_About this task:_ Copy out all lines of the records in which the word "アプリケーション" appears.

_Given records:_
----
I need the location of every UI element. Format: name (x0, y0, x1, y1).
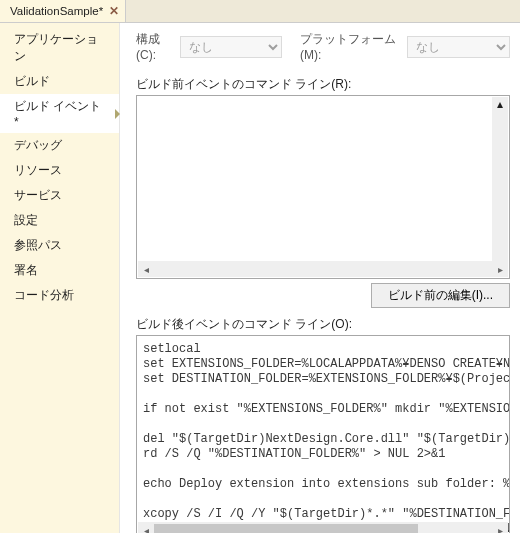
postbuild-cmd-wrapper: setlocal set EXTENSIONS_FOLDER=%LOCALAPP… (136, 335, 510, 533)
prebuild-cmd-wrapper: ▴ ▾ ◂ ▸ (136, 95, 510, 279)
sidebar-item-build[interactable]: ビルド (0, 69, 119, 94)
postbuild-cmd-input[interactable]: setlocal set EXTENSIONS_FOLDER=%LOCALAPP… (136, 335, 510, 533)
scroll-left-icon[interactable]: ◂ (138, 522, 154, 533)
tab-title: ValidationSample* (10, 5, 103, 17)
sidebar-item-settings[interactable]: 設定 (0, 208, 119, 233)
configuration-select: なし (180, 36, 282, 58)
sidebar-item-signing[interactable]: 署名 (0, 258, 119, 283)
content-panel: 構成(C): なし プラットフォーム(M): なし ビルド前イベントのコマンド … (120, 23, 520, 533)
scroll-right-icon[interactable]: ▸ (492, 261, 508, 277)
tab-bar: ValidationSample* ✕ (0, 0, 520, 23)
sidebar-item-application[interactable]: アプリケーション (0, 27, 119, 69)
prebuild-scrollbar-h[interactable]: ◂ ▸ (138, 261, 508, 277)
configuration-label: 構成(C): (136, 31, 174, 62)
scroll-up-icon[interactable]: ▴ (497, 97, 503, 111)
postbuild-scrollbar-h[interactable]: ◂ ▸ (138, 522, 508, 533)
sidebar: アプリケーション ビルド ビルド イベント* デバッグ リソース サービス 設定… (0, 23, 120, 533)
sidebar-item-build-events[interactable]: ビルド イベント* (0, 94, 119, 133)
scroll-left-icon[interactable]: ◂ (138, 261, 154, 277)
prebuild-label: ビルド前イベントのコマンド ライン(R): (136, 76, 510, 93)
sidebar-item-code-analysis[interactable]: コード分析 (0, 283, 119, 308)
scroll-right-icon[interactable]: ▸ (492, 522, 508, 533)
main-layout: アプリケーション ビルド ビルド イベント* デバッグ リソース サービス 設定… (0, 23, 520, 533)
sidebar-item-reference-paths[interactable]: 参照パス (0, 233, 119, 258)
prebuild-edit-button[interactable]: ビルド前の編集(I)... (371, 283, 510, 308)
project-tab[interactable]: ValidationSample* ✕ (0, 0, 126, 22)
config-row: 構成(C): なし プラットフォーム(M): なし (136, 31, 510, 62)
close-icon[interactable]: ✕ (109, 4, 119, 18)
platform-label: プラットフォーム(M): (300, 31, 401, 62)
prebuild-scrollbar-v[interactable]: ▴ ▾ (492, 97, 508, 277)
prebuild-cmd-input[interactable] (136, 95, 510, 279)
sidebar-item-debug[interactable]: デバッグ (0, 133, 119, 158)
sidebar-item-services[interactable]: サービス (0, 183, 119, 208)
sidebar-item-resources[interactable]: リソース (0, 158, 119, 183)
postbuild-label: ビルド後イベントのコマンド ライン(O): (136, 316, 510, 333)
platform-select: なし (407, 36, 510, 58)
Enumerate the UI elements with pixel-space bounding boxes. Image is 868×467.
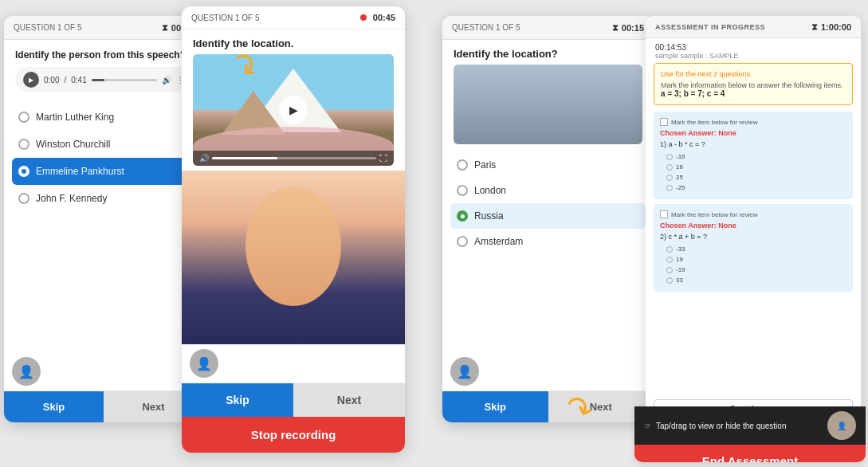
radio-circle-2 (18, 139, 29, 150)
list-item[interactable]: -16 (666, 151, 846, 162)
recording-dot (360, 14, 367, 21)
video-progress-fill (212, 157, 277, 159)
list-item[interactable]: 25 (666, 172, 846, 182)
chosen-answer-1: Chosen Answer: None (660, 129, 846, 137)
audio-track[interactable] (92, 79, 157, 81)
card2-skip-button[interactable]: Skip (182, 383, 293, 417)
q1-label: 1) a - b * c = ? (660, 140, 846, 148)
volume-icon[interactable]: 🔊 (162, 76, 171, 84)
option-label-1: Martin Luther King (36, 112, 114, 123)
card1-question-text: Identify the person from this speech? (4, 40, 203, 67)
q1-opt1: -16 (676, 153, 685, 160)
card1-question-label: QUESTION 1 OF 5 (14, 23, 82, 32)
list-item[interactable]: John F. Kennedy (12, 185, 195, 212)
card3-footer: Skip Next (442, 390, 654, 422)
card4-header: ASSESSMENT IN PROGRESS ⧗ 1:00:00 (646, 16, 861, 38)
card4-timer-box: ⧗ 1:00:00 (811, 22, 851, 32)
radio-circle-4 (18, 193, 29, 204)
card3-options-list: Paris London Russia Amsterdam (442, 149, 654, 257)
video-progress-bar[interactable] (212, 157, 376, 159)
chosen-answer-2: Chosen Answer: None (660, 222, 846, 230)
card-4-assessment: ASSESSMENT IN PROGRESS ⧗ 1:00:00 00:14:5… (646, 16, 861, 422)
option-paris: Paris (474, 159, 496, 171)
list-item[interactable]: Paris (450, 152, 646, 178)
q1-opt4: -25 (676, 184, 685, 191)
video-play-overlay[interactable]: ▶ (279, 96, 308, 124)
instruction-box: Use for the next 2 questions. Mark the i… (654, 63, 853, 105)
card3-skip-button[interactable]: Skip (442, 391, 548, 422)
audio-player[interactable]: ▶ 0:00 / 0:41 🔊 ⋮ (15, 67, 192, 92)
end-assessment-button[interactable]: End Assessment (634, 445, 866, 462)
option-london: London (474, 185, 506, 196)
card2-skip-next-row: Skip Next (182, 383, 405, 417)
radio-circle-3-selected (18, 166, 29, 177)
sub-radio-1b (666, 164, 673, 171)
review-row-2: Mark the item below for review (660, 210, 846, 218)
video-controls: 🔊 ⛶ (193, 151, 394, 166)
card1-avatar: 👤 (12, 357, 41, 386)
list-item[interactable]: Martin Luther King (12, 104, 195, 131)
sub-radio-1c (666, 175, 673, 181)
tap-drag-label: Tap/drag to view or hide the question (656, 422, 786, 430)
list-item[interactable]: Russia (450, 203, 646, 229)
card-2: QUESTION 1 OF 5 00:45 Identify the locat… (182, 6, 405, 453)
option-amsterdam: Amsterdam (474, 236, 523, 247)
radio-russia-selected (457, 210, 468, 222)
card2-question-label: QUESTION 1 OF 5 (191, 14, 260, 22)
audio-separator: / (64, 76, 66, 84)
sub-radio-2a (666, 246, 673, 253)
skip-button[interactable]: Skip (4, 391, 104, 422)
card1-options-list: Martin Luther King Winston Churchill Emm… (4, 100, 203, 215)
list-item[interactable]: 33 (666, 275, 846, 285)
face-oval (245, 186, 341, 306)
card3-timer: 00:15 (622, 23, 644, 33)
card2-next-button[interactable]: Next (293, 383, 405, 417)
q2-opt3: -19 (676, 266, 685, 273)
card2-avatar: 👤 (190, 349, 218, 378)
card-1: QUESTION 1 OF 5 ⧗ 00:15 Identify the per… (4, 16, 203, 422)
list-item[interactable]: -19 (666, 265, 846, 275)
radio-circle-1 (18, 112, 29, 123)
list-item[interactable]: Amsterdam (450, 229, 646, 254)
review-row-1: Mark the item below for review (660, 118, 846, 126)
radio-london (457, 185, 468, 196)
sub-radio-1d (666, 185, 673, 191)
list-item[interactable]: Winston Churchill (12, 131, 195, 158)
hourglass-icon-3: ⧗ (612, 22, 619, 33)
card3-avatar: 👤 (450, 357, 479, 386)
touch-icon: ☞ (644, 422, 651, 430)
audio-time-current: 0:00 (44, 76, 59, 84)
card4-time-elapsed: 00:14:53 (655, 43, 851, 52)
review-checkbox-2[interactable] (660, 210, 668, 218)
list-item[interactable]: 19 (666, 254, 846, 265)
q2-label: 2) c * a + b = ? (660, 233, 846, 241)
audio-time-total: 0:41 (71, 76, 86, 84)
play-button[interactable]: ▶ (23, 72, 39, 88)
review-checkbox-1[interactable] (660, 118, 668, 126)
stop-recording-button[interactable]: Stop recording (182, 417, 405, 453)
radio-paris (457, 159, 468, 171)
card3-header: QUESTION 1 OF 5 ⧗ 00:15 (442, 16, 654, 40)
option-russia: Russia (474, 210, 504, 222)
q2-opt1: -33 (676, 245, 685, 253)
list-item[interactable]: London (450, 178, 646, 203)
list-item[interactable]: -25 (666, 182, 846, 193)
q1-opt3: 25 (676, 174, 683, 181)
q2-opt2: 19 (676, 256, 683, 263)
list-item[interactable]: 16 (666, 162, 846, 172)
video-volume-icon[interactable]: 🔊 (199, 154, 209, 163)
card2-header: QUESTION 1 OF 5 00:45 (182, 6, 405, 29)
card4-timer: 1:00:00 (821, 22, 851, 32)
q2-sub-options: -33 19 -19 33 (660, 244, 846, 285)
card2-question-text: Identify the location. (182, 29, 405, 54)
card4-sample-label: sample sample : SAMPLE (655, 52, 851, 60)
option-label-4: John F. Kennedy (36, 193, 107, 204)
review-label-2: Mark the item below for review (671, 211, 757, 218)
radio-amsterdam (457, 236, 468, 247)
formula-text: a = 3; b = 7; c = 4 (661, 89, 846, 98)
list-item[interactable]: Emmeline Pankhurst (12, 158, 195, 185)
list-item[interactable]: -33 (666, 244, 846, 254)
instruction-body: Mark the information below to answer the… (661, 81, 846, 89)
video-fullscreen-icon[interactable]: ⛶ (379, 154, 387, 163)
card1-header: QUESTION 1 OF 5 ⧗ 00:15 (4, 16, 203, 40)
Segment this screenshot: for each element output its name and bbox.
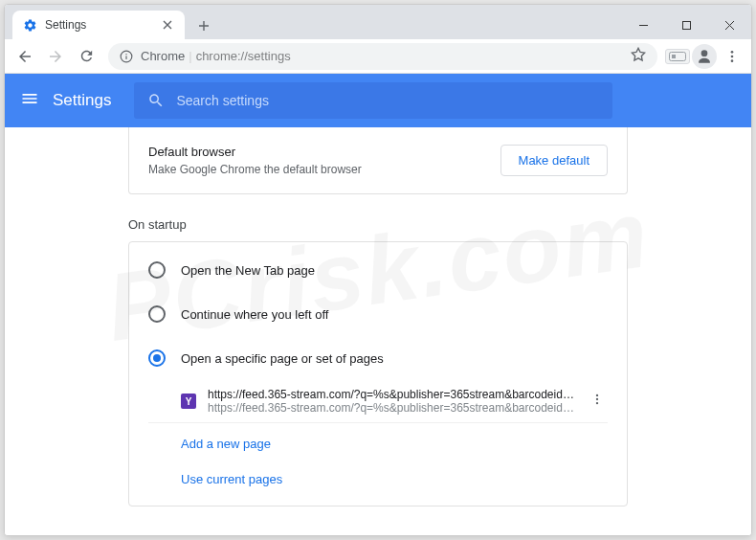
address-bar[interactable]: Chrome | chrome://settings (108, 43, 657, 70)
default-browser-card: Default browser Make Google Chrome the d… (128, 127, 628, 194)
close-icon[interactable] (160, 17, 175, 33)
browser-toolbar: Chrome | chrome://settings (5, 39, 751, 74)
new-tab-button[interactable] (190, 12, 217, 39)
svg-point-2 (125, 53, 126, 54)
make-default-button[interactable]: Make default (500, 145, 608, 176)
extension-badge[interactable] (665, 49, 690, 64)
advanced-toggle[interactable]: Advanced (5, 506, 751, 535)
startup-page-url: https://feed.365-stream.com/?q=%s&publis… (208, 388, 575, 401)
search-icon (147, 92, 165, 109)
maximize-button[interactable] (665, 11, 708, 39)
radio-checked-icon (148, 349, 166, 367)
svg-rect-3 (125, 56, 126, 59)
bookmark-star-icon[interactable] (631, 47, 646, 66)
profile-avatar-icon[interactable] (692, 44, 717, 69)
add-new-page-link[interactable]: Add a new page (148, 423, 608, 464)
svg-point-6 (701, 50, 708, 56)
settings-title: Settings (53, 91, 111, 110)
svg-rect-5 (672, 55, 676, 58)
settings-content[interactable]: Default browser Make Google Chrome the d… (5, 127, 751, 535)
settings-gear-icon (22, 17, 37, 33)
default-browser-title: Default browser (148, 145, 362, 159)
startup-page-entry: Y https://feed.365-stream.com/?q=%s&publ… (148, 380, 608, 423)
default-browser-subtitle: Make Google Chrome the default browser (148, 163, 362, 176)
forward-button[interactable] (41, 42, 70, 71)
minimize-button[interactable] (622, 11, 665, 39)
radio-continue[interactable]: Continue where you left off (148, 292, 608, 336)
svg-rect-0 (683, 21, 691, 29)
svg-point-10 (596, 394, 598, 396)
browser-titlebar: Settings (5, 5, 751, 39)
svg-point-8 (731, 55, 734, 57)
info-icon (120, 50, 133, 63)
svg-point-11 (596, 398, 598, 400)
on-startup-label: On startup (128, 217, 628, 232)
tab-title: Settings (45, 18, 160, 32)
search-settings-box[interactable] (134, 82, 612, 119)
svg-point-12 (596, 402, 598, 404)
svg-point-9 (731, 59, 734, 62)
yahoo-favicon-icon: Y (181, 394, 196, 409)
startup-page-url-secondary: https://feed.365-stream.com/?q=%s&publis… (208, 401, 575, 415)
page-more-menu-icon[interactable] (587, 393, 608, 410)
on-startup-card: Open the New Tab page Continue where you… (128, 241, 628, 506)
radio-specific-page[interactable]: Open a specific page or set of pages (148, 336, 608, 380)
search-settings-input[interactable] (176, 93, 599, 108)
reload-button[interactable] (72, 42, 100, 71)
chrome-menu-icon[interactable] (719, 43, 745, 70)
close-window-button[interactable] (708, 11, 751, 39)
browser-tab[interactable]: Settings (12, 11, 185, 39)
radio-icon (148, 261, 166, 279)
settings-header: Settings (5, 74, 751, 127)
back-button[interactable] (11, 42, 39, 71)
use-current-pages-link[interactable]: Use current pages (148, 464, 608, 500)
svg-point-7 (731, 51, 734, 54)
radio-icon (148, 305, 166, 323)
hamburger-menu-icon[interactable] (20, 89, 39, 112)
radio-new-tab[interactable]: Open the New Tab page (148, 248, 608, 292)
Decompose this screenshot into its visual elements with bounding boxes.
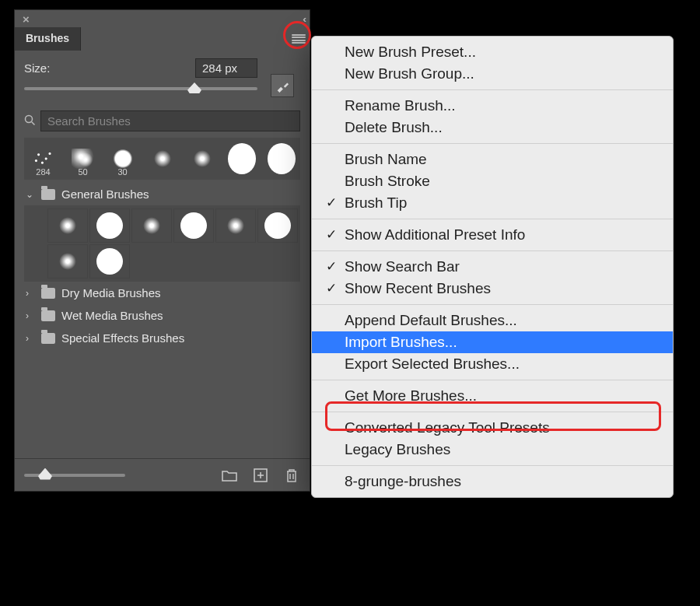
search-icon	[24, 114, 36, 128]
menu-item[interactable]: New Brush Group...	[312, 63, 673, 85]
panel-header: × ‹‹	[15, 10, 310, 27]
menu-item[interactable]: Delete Brush...	[312, 117, 673, 138]
menu-separator	[312, 380, 673, 380]
menu-item[interactable]: Brush Stroke	[312, 170, 673, 192]
brush-preset[interactable]	[89, 244, 130, 278]
brush-folder[interactable]: ⌄General Brushes	[24, 183, 300, 205]
hamburger-icon	[292, 34, 306, 44]
brush-folders: ⌄General Brushes›Dry Media Brushes›Wet M…	[24, 180, 300, 352]
brush-preset[interactable]	[89, 208, 130, 243]
preview-size-slider[interactable]	[24, 474, 125, 477]
menu-item[interactable]: Brush Name	[312, 149, 673, 170]
folder-icon	[41, 189, 55, 200]
menu-item[interactable]: Get More Brushes...	[312, 385, 673, 407]
tab-brushes[interactable]: Brushes	[15, 27, 81, 51]
slider-thumb-icon[interactable]	[187, 82, 201, 93]
panel-body: Size: 2845030 ⌄General Brushes›Dry Media…	[15, 51, 310, 352]
brush-size-label: 30	[104, 167, 141, 177]
delete-brush-button[interactable]	[283, 468, 300, 483]
slider-thumb-icon[interactable]	[38, 468, 52, 480]
save-to-folder-button[interactable]	[221, 468, 238, 483]
menu-item[interactable]: Show Additional Preset Info	[312, 224, 673, 246]
panel-tabs: Brushes	[15, 27, 310, 51]
menu-separator	[312, 412, 673, 412]
menu-separator	[312, 465, 673, 466]
size-slider[interactable]	[24, 87, 257, 90]
svg-line-1	[32, 121, 35, 124]
menu-item[interactable]: New Brush Preset...	[312, 41, 673, 63]
menu-item[interactable]: Append Default Brushes...	[312, 310, 673, 331]
brush-size-label: 284	[25, 167, 61, 177]
chevron-right-icon: ›	[26, 288, 35, 299]
menu-item[interactable]: Converted Legacy Tool Presets	[312, 417, 673, 439]
folder-icon	[41, 288, 55, 299]
brush-preset[interactable]	[131, 208, 172, 243]
chevron-down-icon: ⌄	[26, 189, 35, 200]
close-icon[interactable]: ×	[23, 12, 30, 26]
folder-label: General Brushes	[61, 187, 149, 201]
menu-item[interactable]: Legacy Brushes	[312, 439, 673, 461]
panel-menu-button[interactable]	[288, 27, 310, 51]
brush-preset[interactable]	[47, 208, 88, 243]
folder-icon	[41, 310, 55, 321]
menu-item[interactable]: Brush Tip	[312, 192, 673, 214]
brush-preset[interactable]	[257, 208, 298, 243]
brush-size-label: 50	[65, 167, 101, 177]
brush-preset[interactable]	[183, 139, 221, 178]
menu-item[interactable]: Show Search Bar	[312, 256, 673, 278]
brush-preset[interactable]: 50	[64, 139, 102, 178]
menu-separator	[312, 250, 673, 251]
brush-preset[interactable]	[215, 208, 256, 243]
menu-separator	[312, 89, 673, 90]
brush-folder[interactable]: ›Special Effects Brushes	[24, 327, 300, 349]
menu-item[interactable]: Import Brushes...	[312, 331, 673, 353]
chevron-right-icon: ›	[26, 333, 35, 344]
size-label: Size:	[24, 61, 50, 75]
menu-separator	[312, 304, 673, 305]
brush-preset[interactable]	[173, 208, 214, 243]
brush-preset[interactable]	[47, 244, 88, 278]
brush-preset[interactable]	[262, 139, 300, 178]
brushes-panel: × ‹‹ Brushes Size: 2845030 ⌄Gener	[14, 9, 310, 492]
menu-item[interactable]: Rename Brush...	[312, 95, 673, 117]
brush-preset[interactable]: 30	[103, 139, 142, 178]
chevron-right-icon: ›	[26, 310, 35, 321]
brush-folder[interactable]: ›Wet Media Brushes	[24, 304, 300, 327]
panel-flyout-menu: New Brush Preset...New Brush Group...Ren…	[311, 36, 674, 498]
new-brush-button[interactable]	[252, 468, 269, 483]
menu-item[interactable]: 8-grunge-brushes	[312, 471, 673, 492]
folder-label: Dry Media Brushes	[61, 286, 161, 299]
brush-preset[interactable]: 284	[24, 139, 62, 178]
brush-preview-toggle[interactable]	[271, 74, 294, 97]
brush-icon	[275, 79, 289, 93]
recent-brushes-row: 2845030	[24, 138, 300, 180]
brush-folder[interactable]: ›Dry Media Brushes	[24, 282, 300, 304]
search-input[interactable]	[40, 110, 300, 131]
menu-separator	[312, 143, 673, 144]
size-input[interactable]	[195, 58, 257, 78]
collapse-icon[interactable]: ‹‹	[303, 13, 303, 25]
brush-preset[interactable]	[222, 139, 261, 178]
panel-footer	[15, 458, 310, 491]
brush-grid	[24, 205, 300, 282]
folder-label: Special Effects Brushes	[61, 331, 184, 345]
menu-item[interactable]: Show Recent Brushes	[312, 278, 673, 299]
menu-item[interactable]: Export Selected Brushes...	[312, 353, 673, 375]
folder-label: Wet Media Brushes	[61, 309, 163, 322]
menu-separator	[312, 219, 673, 219]
brush-preset[interactable]	[143, 139, 181, 178]
svg-point-0	[26, 115, 33, 122]
folder-icon	[41, 333, 55, 344]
----
_Solution to this exercise:_
sidebar-item-application[interactable]: アプリケーション (0, 27, 119, 69)
sidebar: アプリケーション ビルド ビルド イベント* デバッグ リソース サービス 設定… (0, 23, 120, 533)
main-layout: アプリケーション ビルド ビルド イベント* デバッグ リソース サービス 設定… (0, 23, 520, 533)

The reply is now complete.